L'autre visage du trafic d’esclaves sexuels : celui des hommes<!-- --> | Atlantico.fr
Atlantico, c'est qui, c'est quoi ?
Newsletter
Décryptages
Pépites
Dossiers
Rendez-vous
Atlantico-Light
Vidéos
Podcasts
Société
Ashton Kutcher joue un gigolo dans Toy Boy, sorti en salles en 2009 (illustration).
Ashton Kutcher joue un gigolo dans Toy Boy, sorti en salles en 2009 (illustration).
©Reuters

Journée de la femme

Alors que l'Office central pour la répression de la traite des êtres humains assure que 20% de la prostitution en France concernerait les hommes, petit focus sur un phénomène trop souvent ignoré.

Lilian Mathieu

Lilian Mathieu

Lilian Mathieu est sociologue, directeur de recherche au CNRS (Centre Max-Weber, ENS de Lyon). Il a publié de nombreux ouvrages sur la prostitution, dont il est l’un des principaux spécialistes français, parmi lesquels Prostitution et sida (L’Harmattan, 2000), Mobilisations de prostituées (Belin, 2001), La Condition prostituée (Textuel, 2007) et La Fin du tapin. Sociologie de la croisade pour l’abolition de la prostitution (François Bourin, 2014).

Voir la bio »

Atlantico : Selon les chiffres publiés par l’Office central pour la répression de la traite des êtres humains, la prostitution masculine représenterait 20% du total de la prostitution en France. Sous quelles formes cette prostitution existe-t-elle ? Qui sont les personnes concernées ?

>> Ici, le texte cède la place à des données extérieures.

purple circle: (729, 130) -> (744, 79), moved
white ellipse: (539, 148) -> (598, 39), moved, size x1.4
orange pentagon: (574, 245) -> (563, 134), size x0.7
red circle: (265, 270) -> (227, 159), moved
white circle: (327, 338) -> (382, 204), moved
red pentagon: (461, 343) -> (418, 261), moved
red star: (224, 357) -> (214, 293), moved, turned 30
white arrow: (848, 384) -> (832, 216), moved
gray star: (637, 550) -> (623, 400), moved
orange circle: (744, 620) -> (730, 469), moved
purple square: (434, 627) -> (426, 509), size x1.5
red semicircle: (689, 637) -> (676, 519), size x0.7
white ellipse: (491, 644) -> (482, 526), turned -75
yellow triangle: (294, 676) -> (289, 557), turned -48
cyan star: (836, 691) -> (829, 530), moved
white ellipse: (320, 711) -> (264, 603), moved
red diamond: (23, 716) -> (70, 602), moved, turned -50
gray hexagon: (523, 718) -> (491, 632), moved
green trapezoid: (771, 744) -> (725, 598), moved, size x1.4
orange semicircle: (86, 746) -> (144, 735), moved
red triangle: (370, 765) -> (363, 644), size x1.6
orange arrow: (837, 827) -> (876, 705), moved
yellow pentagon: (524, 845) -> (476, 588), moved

Lilian Mathieu : La prostitution masculine existe sous diverses formes qui s’adressent à différentes clientèles. Ainsi, en marge des lieux de drague homosexuelle, il existe une prostitution de jeunes hommes à l’apparence masculine qui peuvent monnayer leurs charmes, souvent auprès d’hommes plus âgés. Il y a aussi, et surtout, une prostitution d’hommes à l’apparence féminine, avec des degrés divers de transformation. Ce sont des travestis ou des transsexuels, qui exercent pour une clientèle hétérosexuelle qui est à la recherche de la réalisation de certains fantasmes, d’exotisme, et qui est prête à payer des hommes avec une apparence féminine.

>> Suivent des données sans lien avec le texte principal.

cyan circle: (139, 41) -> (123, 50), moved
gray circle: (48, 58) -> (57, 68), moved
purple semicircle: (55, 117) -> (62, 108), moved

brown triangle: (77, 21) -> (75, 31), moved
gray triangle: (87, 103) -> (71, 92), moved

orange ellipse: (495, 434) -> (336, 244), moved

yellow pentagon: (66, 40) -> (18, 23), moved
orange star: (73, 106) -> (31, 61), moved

C’est un univers extrêmement informel, où les rapports d’exploitation et de domination exercent de manière évidente mais ne fonctionnent pas d’une manière aussi organisée ou bureaucratisée que l’on veut bien l’imaginer. Il y a des formes d’exploitation entre prostituées elles-mêmes et eux-mêmes, mais également des formes qui sont inhérentes à la condition précaire et clandestine de personnes étrangères en situation irrégulière. Les hommes, comme les femmes, vont s’endetter pour pouvoir migrer, dont les conditions d’exercice de la prostitution sont aussi soumises à des formes de rétribution à des tiers.

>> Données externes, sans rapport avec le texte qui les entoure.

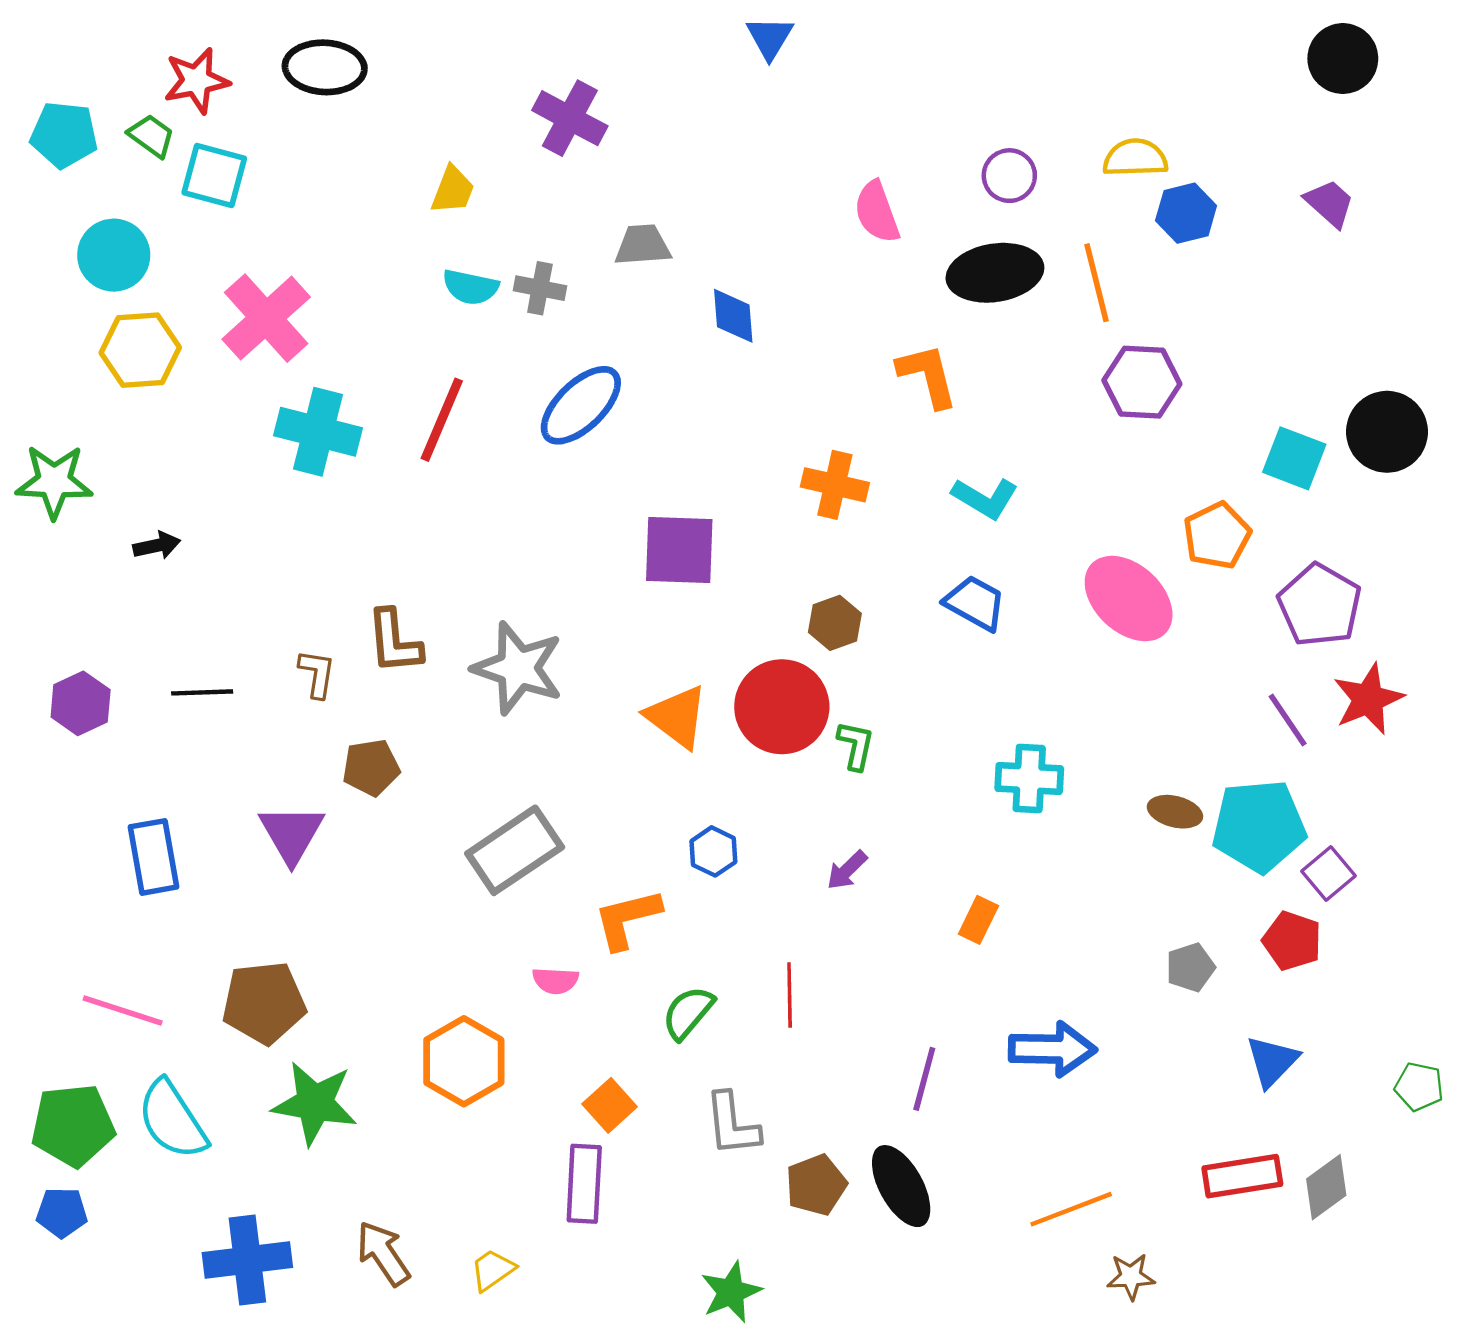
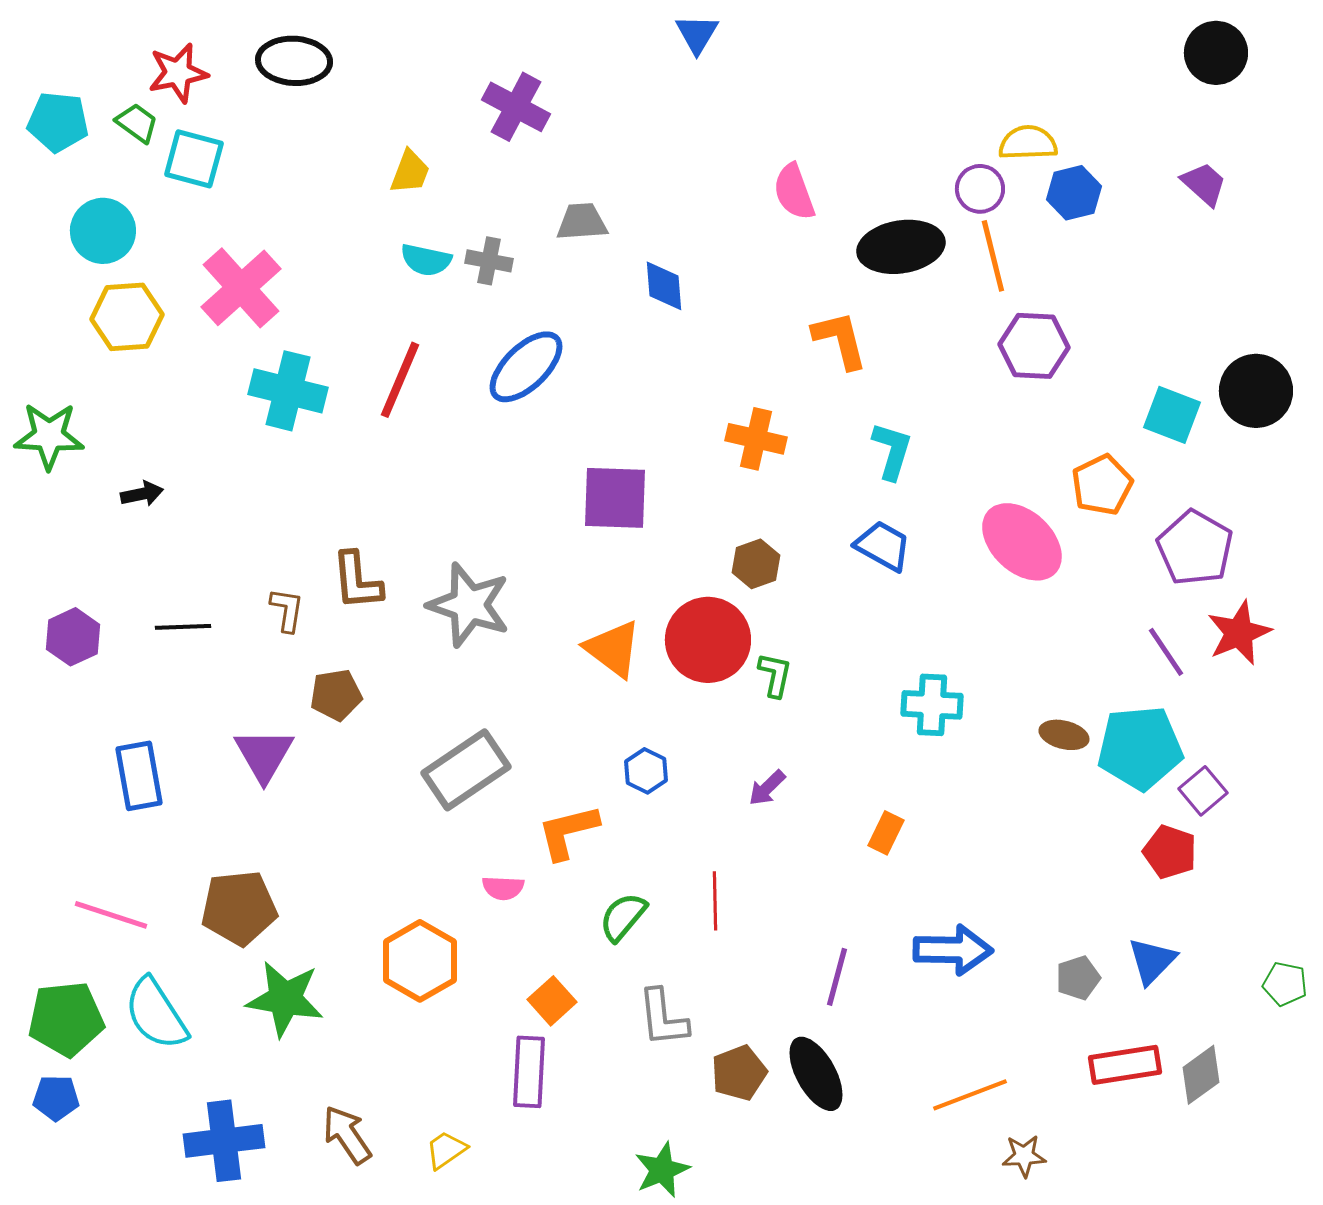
purple circle: (1009, 176) -> (980, 189), moved
cyan L-shape: (985, 498) -> (892, 451), turned -104
gray pentagon: (1190, 967) -> (1078, 978), moved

Ce ne sont  pas systématiquement les personnes prostituées, hommes, femmes ou transsexuels, qui seraient victimes de personnes étrangères à leur activité. Les rapports d’exploitation se font aussi à l’intérieur du groupe des personnes qui exercent la prostitution. Cela peut aussi être des questions d’emplacement, ou des personnes qui considèrent que tel emplacement est leur propriété et n’accordent à d’autre la possibilité d’occuper cet emplacement que moyennant le versement d’une forme de loyer. Dans le cas des travestis et transsexuels, il peut aussi s’agir de questions de commerce d’hormones, qui se monnayent aussi auprès des pairs.

Est-ce à dire que la prostitution masculine est moins organisée, hiérarchisée que la prostitution féminine ?

La prostitution féminine n’est pas forcément très organisée non plus. Ces sont des rapports de domination et d’exploitation qui se recombinent et se retransforment. Dans le cas des femmes africaines, souvent, des prostituées sont exploitées par d’autres femmes qui sont arrivées avant. Mais dès qu’elles ont la possibilité d’exploiter une petite jeune arrivée après elles, il n’y aucun souci, elles le font. Parce qu’exploiter quelqu’un d’autre, c’est aussi un moyen de se libérer de sa dette. Mais cela soulève surtout la question de la migration.

Quel est le rôle de la migration dans la question de la prostitution masculine ?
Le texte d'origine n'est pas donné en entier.